» **WHAT IS BEING ASKED**
Tally the lines below that hold the string "persoonsgegevens", and give only the tally.

[Data entries]
....................

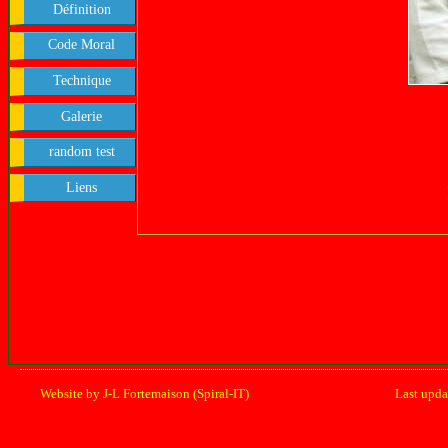
Définition
Code Moral
Technique
Galerie
random test
Liens
Website by J-L Fortemaison (Spiral-IT)
Last upd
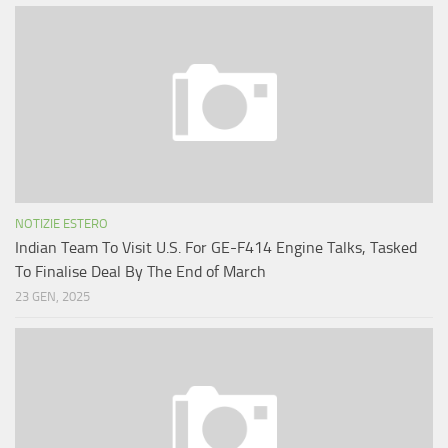
NOTIZIE ESTERO
Indian Team To Visit U.S. For GE-F414 Engine Talks, Tasked
To Finalise Deal By The End of March
23 GEN, 2025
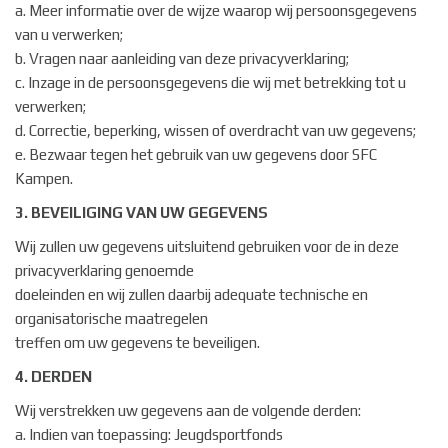
a. Meer informatie over de wijze waarop wij persoonsgegevens
van u verwerken;
b. Vragen naar aanleiding van deze privacyverklaring;
c. Inzage in de persoonsgegevens die wij met betrekking tot u
verwerken;
d. Correctie, beperking, wissen of overdracht van uw gegevens;
e. Bezwaar tegen het gebruik van uw gegevens door SFC
Kampen.
3. BEVEILIGING VAN UW GEGEVENS
Wij zullen uw gegevens uitsluitend gebruiken voor de in deze
privacyverklaring genoemde
doeleinden en wij zullen daarbij adequate technische en
organisatorische maatregelen
treffen om uw gegevens te beveiligen.
4. DERDEN
Wij verstrekken uw gegevens aan de volgende derden:
a. Indien van toepassing: Jeugdsportfonds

....................

» **RESULT**
2